In [7]:
#data loading
import pandas as pd

df = pd.read_csv('5transfers_rund.csv')

In [8]:
#-----------------------------------------------create columns----------------------------------------------------------------#

#time difference between two consecutive ocurrences of features in the dataset
def time_diff_consecutive_var(df,col):
    df[col+"_time_diff"] = df.groupby(col)["timestamp"].diff().dt.total_seconds()
    df[col + "_time_diff"] = df[col + "_time_diff"].fillna(-1)
    return df[col+"_time_diff"]

#grouping a feature by same clientid and checking how often is during a selected timewindow
def func_group_clientid_var(df, var, window):
    newcol = df.groupby(["clientid", var], as_index=False)[var].rolling(window).count()
    dff = pd.DataFrame(newcol)
    dff.columns = ["clientid_" + var + "_" + window]
    dff.reset_index(drop = False, inplace=True)
    df.reset_index(drop = 'timestamp' in df.columns, inplace=True)
    dff["clientid_" + var + "_timestamp"] = dff["clientid"].astype(str) + dff[var].astype(str) + dff["timestamp"].astype(str)
    dff.drop_duplicates(subset=["clientid_" + var + "_timestamp"], inplace=True)
    dff.drop("clientid_" + var + "_timestamp", axis = 1, inplace = True)
    df = df.merge(dff, on=["clientid", var, "timestamp"], how="left")
    return df["clientid_" + var + "_" + window]

#average of the amount for a selected feature during a specifice timewindow
def mean_amount_var_time(df: pd.DataFrame, variable: str, timewindow: str):
    df["mean_amount_" + variable + "_" + timewindow] = df.groupby(variable)["amount"].transform(lambda s: s.rolling(timewindow).mean())
    return df["mean_amount_" + variable + "_" + timewindow]
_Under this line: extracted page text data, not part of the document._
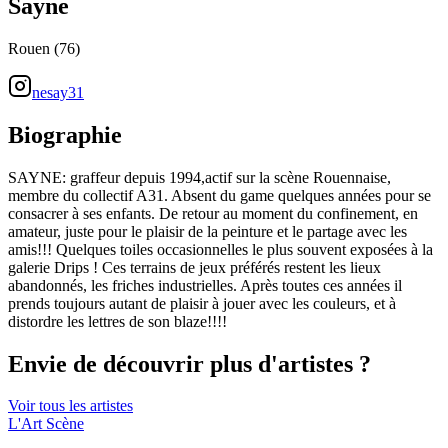
Sayne
Rouen (76)
nesay31
Biographie
SAYNE: graffeur depuis 1994,actif sur la scène Rouennaise,
membre du collectif A31. Absent du game quelques années pour se
consacrer à ses enfants. De retour au moment du confinement, en
amateur, juste pour le plaisir de la peinture et le partage avec les
amis!!! Quelques toiles occasionnelles le plus souvent exposées à la
galerie Drips ! Ces terrains de jeux préférés restent les lieux
abandonnés, les friches industrielles. Après toutes ces années il
prends toujours autant de plaisir à jouer avec les couleurs, et à
distordre les lettres de son blaze!!!!
Envie de découvrir plus d'artistes ?
Voir tous les artistes
L'Art
Scène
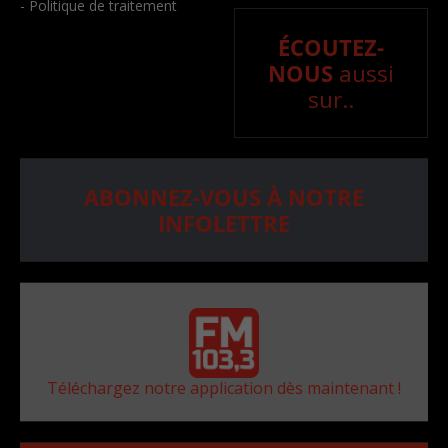
- Politique de traitement
ÉCOUTEZ-
NOUS
aussi
sur..
ABONNEZ-VOUS À NOTRE
INFOLETTRE
Téléchargez notre application dès maintenant !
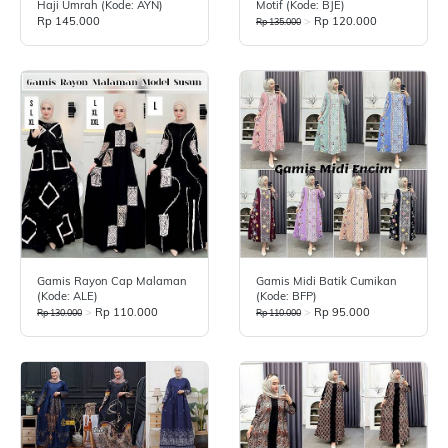
Haji Umrah (Kode: AYN)
Motif (kode: BJE)
Rp 145.000
>
Rp 120.000
Rp 135.000
Gamis Rayon Cap Malaman
Gamis Midi Batik Cumikan
(Kode: ALE)
(Kode: BFP)
>
Rp 110.000
>
Rp 95.000
Rp 130.000
Rp 110.000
#consecutive fraud ocurrences for the same clientid
def func_fraud_cons_clientid(df):
    df["clientid_is_fraud"] = df["clientid"].astype(str) + df["is_fraud"].astype(str)
    df["is_fraud_cluster"] = (df["clientid_is_fraud"].shift(1) != df["clientid_is_fraud"]).astype(int).cumsum()
    indexes = list(df.drop_duplicates(subset=["is_fraud_cluster"], keep="first", inplace=False).index)
    df["is_fraud_cons"] = df["is_fraud"]
    df.loc[df["is_fraud"] == 1, "is_fraud_cons"] = np.where(df.loc[df["is_fraud"] == 1].index.isin(indexes), 1, 2)
    return df["is_fraud_cons"]

def variables_count_time(df, var1, var2, window):
    df["#" + var1 + "_" + var2 + "_" + window] = df.groupby(var1)[var2].transform(lambda s: s.rolling(window).count())
    df["#" + var1 + "_" + var2 + "_" + window] = df.groupby(var1)["#" + var1 + "_" + var2 + "_" + window].shift(1).fillna(0)
    return df["#" + var1 + "_" + var2 + "_" + window]

In [9]:
##clientid_time_diff - difference in seconds between the last transaction made by the client and the current transaction
df["clientid_time_diff"] = time_diff_consecutive_var(df[["timestamp", "clientid"]].copy(), "clientid")
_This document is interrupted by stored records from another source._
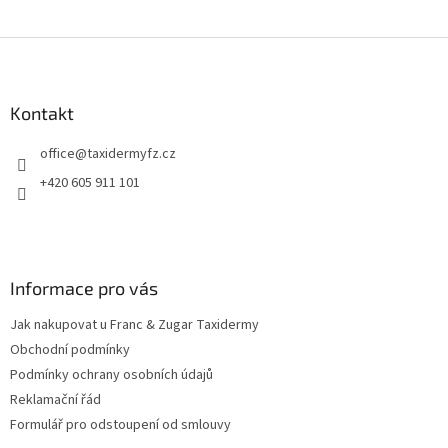
Z
á
p
a
Kontakt
t
office
@
taxidermyfz.cz
í
+420 605 911 101
Informace pro vás
Jak nakupovat u Franc & Zugar Taxidermy
Obchodní podmínky
Podmínky ochrany osobních údajů
Reklamační řád
Formulář pro odstoupení od smlouvy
##iban_dest_time_diff - difference in seconds between the last transaction received by that iban 
df["iban_dest_time_diff"] = time_diff_consecutive_var(df[["timestamp", "iban_dest"]].copy(), "iban_dest")


#clientid_ipadress_30D – number of transactions made by the client with that ip in the 30 days previous to the current transact
df["clientid_ipaddress_30D"] = func_group_clientid_var(df[["timestamp", "clientid", "ipaddress"]].copy(), "ipaddress", "30D")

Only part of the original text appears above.